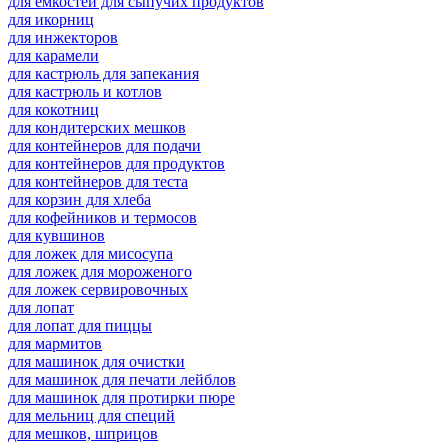
для емкостей для сыпучих продуктов
для икорниц
для инжекторов
для карамели
для кастрюль для запекания
для кастрюль и котлов
для кокотниц
для кондитерских мешков
для контейнеров для подачи
для контейнеров для продуктов
для контейнеров для теста
для корзин для хлеба
для кофейников и термосов
для кувшинов
для ложек для мисосупа
для ложек для мороженого
для ложек сервировочных
для лопат
для лопат для пиццы
для мармитов
для машинок для очистки
для машинок для печати лейблов
для машинок для протирки пюре
для мельниц для специй
для мешков, шприцов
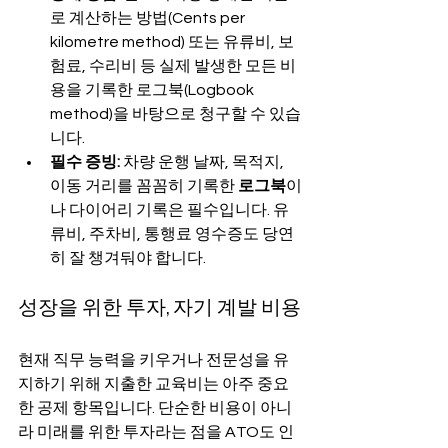
로 계산하는 방법(Cents per 
kilometre method) 또는 유류비, 보
험료, 수리비 등 실제 발생한 모든 비
용을 기록한 로그북(Logbook 
method)을 바탕으로 청구할 수 있습
니다.
필수 증빙:
 차량 운행 날짜, 목적지, 
이동 거리를 꼼꼼히 기록한 
로그북
이
나 다이어리 기록은 필수입니다. 유
류비, 주차비, 통행료 영수증도 당연
히 잘 챙겨둬야 합니다.
성장을 위한 투자, 자기 계발 비용
현재 직무 능력을 키우거나 전문성을 유
지하기 위해 지출한 교육비는 아주 중요
한 공제 항목입니다. 단순한 비용이 아니
라 미래를 위한 투자라는 점을 ATO도 인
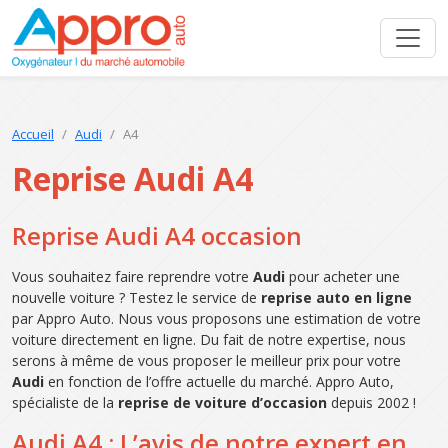
Accueil
Audi
A4
Reprise Audi A4
Reprise Audi A4 occasion
Vous souhaitez faire reprendre votre
Audi
pour acheter une
nouvelle voiture ? Testez le service de
reprise auto en ligne
par Appro Auto. Nous vous proposons une estimation de votre
voiture directement en ligne. Du fait de notre expertise, nous
serons à même de vous proposer le meilleur prix pour votre
Audi
en fonction de l’offre actuelle du marché. Appro Auto,
spécialiste de la
reprise de voiture d’occasion
depuis 2002 !
Audi A4 : L’avis de notre expert en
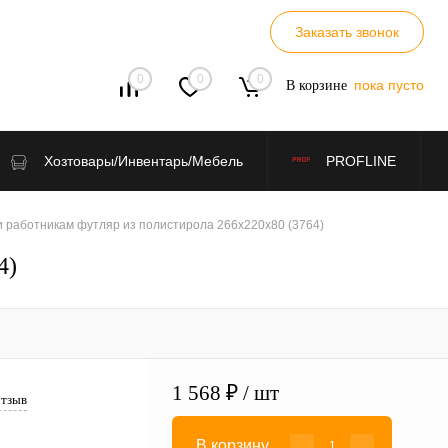
Заказать звонок
0
0
0
пока пусто
В корзине
Хозтовары/Инвентарь/Мебель
PROFLINE
 работникам футляр из полистирола 266х220х80 (3764)
4)
1 568 ₽
/ шт
отзыв
В корзину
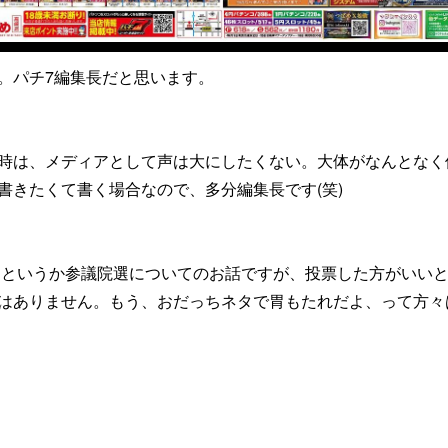
ルパン」など。どうぞよろしくお願いしま
。パチ7編集長だと思います。
時は、メディアとして声は大にしたくない。大体がなんとなく
書きたくて書く場合なので、多分編集長です(笑)
ちというか参議院選についてのお話ですが、投票した方がいい
はありません。もう、おだっちネタで胃もたれだよ、って方々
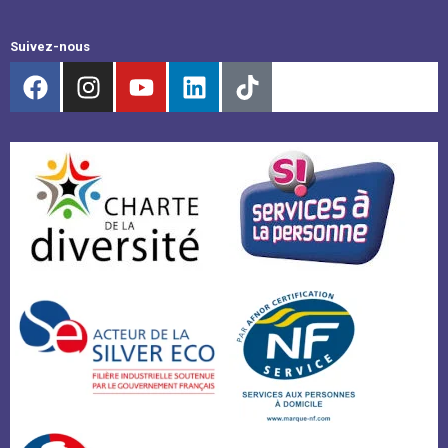
Suivez-nous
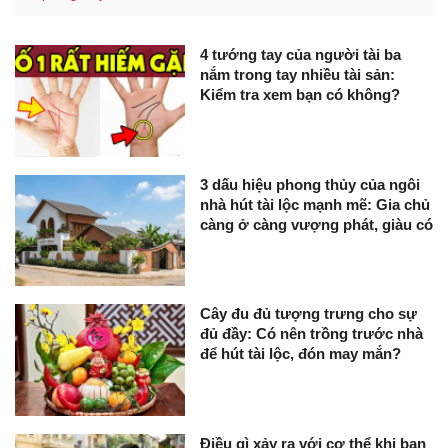
4 tướng tay của người tài ba
nắm trong tay nhiều tài sản:
Kiểm tra xem bạn có không?
3 dấu hiệu phong thủy của ngôi
nhà hút tài lộc mạnh mẽ: Gia chủ
càng ở càng vượng phát, giàu có
Cây đu đủ tượng trưng cho sự
đủ đầy: Có nên trồng trước nhà
để hút tài lộc, đón may mắn?
Điều gì xảy ra với cơ thể khi bạn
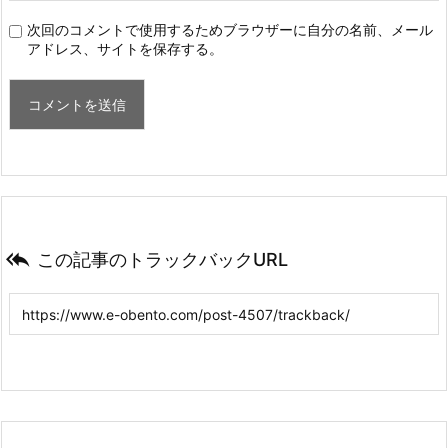
次回のコメントで使用するためブラウザーに自分の名前、メール
アドレス、サイトを保存する。

この記事のトラックバックURL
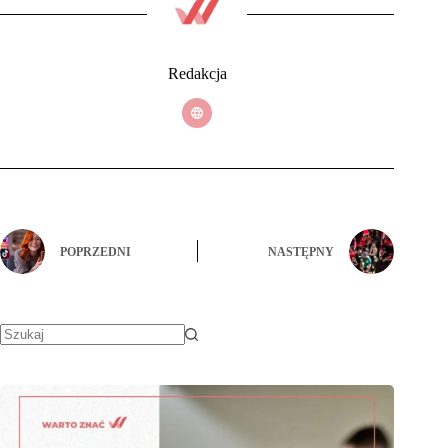
Redakcja
POPRZEDNI
NASTĘPNY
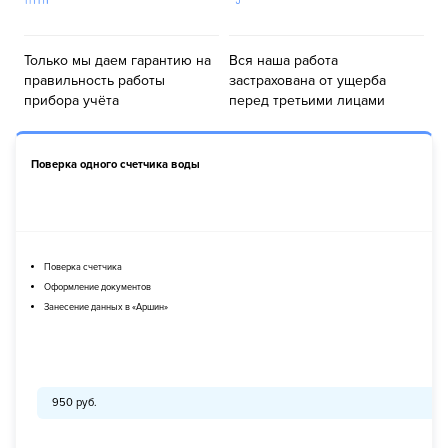
Только мы даем гарантию на
Вся наша работа
правильность работы
застрахована от ущерба
прибора учёта
перед третьими лицами
Поверка одного счетчика воды
Поверка счетчика
Оформление документов
Занесение данных в «Аршин»
950 руб.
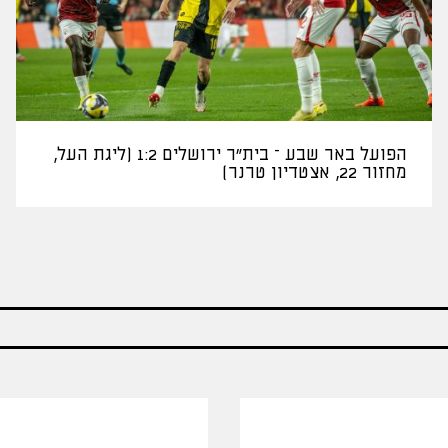
הפועל באר שבע – בית"ר ירושלים 1:2 (ליגת העל,
מחזור 22, אצטדיון טרנר)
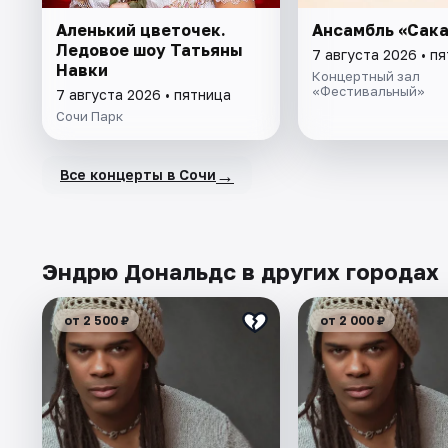
Аленький цветочек.
Ансамбль «Сак
Ледовое шоу Татьяны
7 августа 2026 • п
Навки
Концертный зал
«Фестивальный»
7 августа 2026 • пятница
Сочи Парк
→
Все концерты в Сочи
Эндрю Дональдс в других городах
от 2 500 ₽
от 2 000 ₽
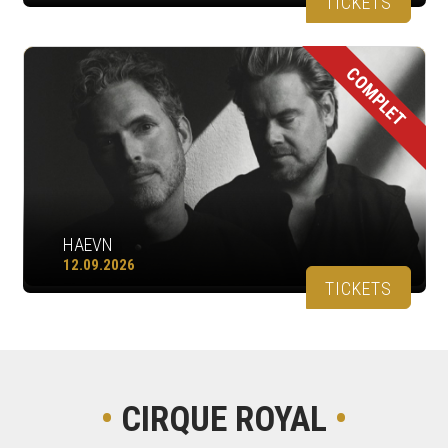
TICKETS
COMPLET
HAEVN
12.09.2026
TICKETS
•
CIRQUE ROYAL
•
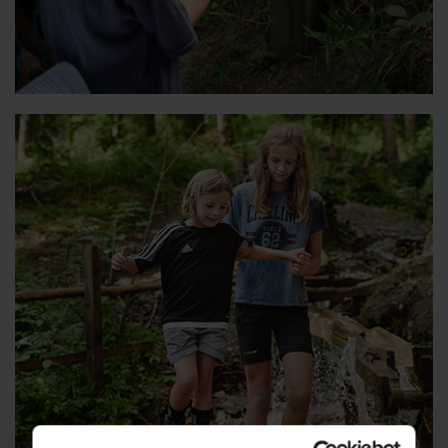
Sagenweg
🜏
🏀
🔖
🞽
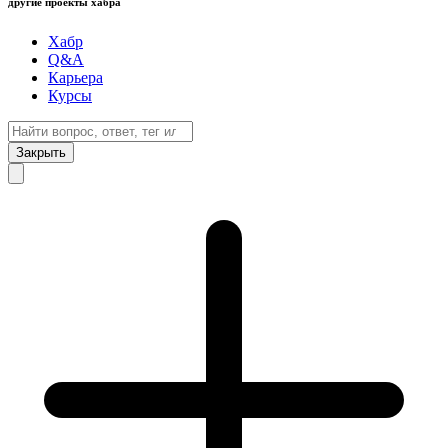
другие проекты хабра
Хабр
Q&A
Карьера
Курсы
Закрыть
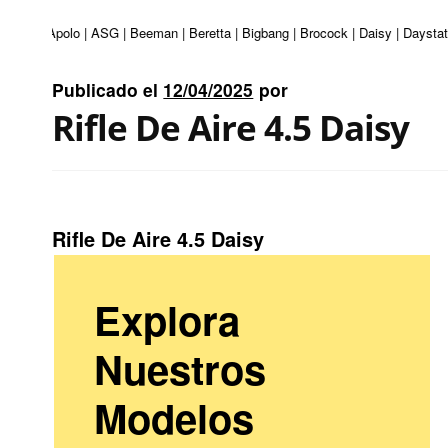
turi | Apolo | ASG | Beeman | Beretta | Bigbang | Brocock | Daisy | Daystate
Publicado el
12/04/2025
por
Rifle De Aire 4.5 Daisy
Rifle De Aire 4.5 Daisy
Explora
Nuestros
Modelos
□ □ □ □ □
DIRECTIONS FOR THIS TASK
Please retype the lines from the one containing "Концертный зал" through the last line of the records above, exactly as written, and leave out any pictures.

EXERCISE ANSWER
Концертный зал
«Фестивальный»
7 августа 2026 • пятница
Сочи Парк
→
Все концерты в Сочи
Эндрю Дональдс в других городах
от 2 500 ₽
от 2 000 ₽
TICKETS
COMPLET
HAEVN
12.09.2026
TICKETS
•
CIRQUE ROYAL
•
Sagenweg
🜏
🏀
🔖
🞽
другие проекты хабра
Хабр
Q&A
Карьера
Курсы
Закрыть
turi | Apolo | ASG | Beeman | Beretta | Bigbang | Brocock | Daisy | Daystate
Publicado el
12/04/2025
por
Rifle De Aire 4.5 Daisy
Rifle De Aire 4.5 Daisy
Explora
Nuestros
Modelos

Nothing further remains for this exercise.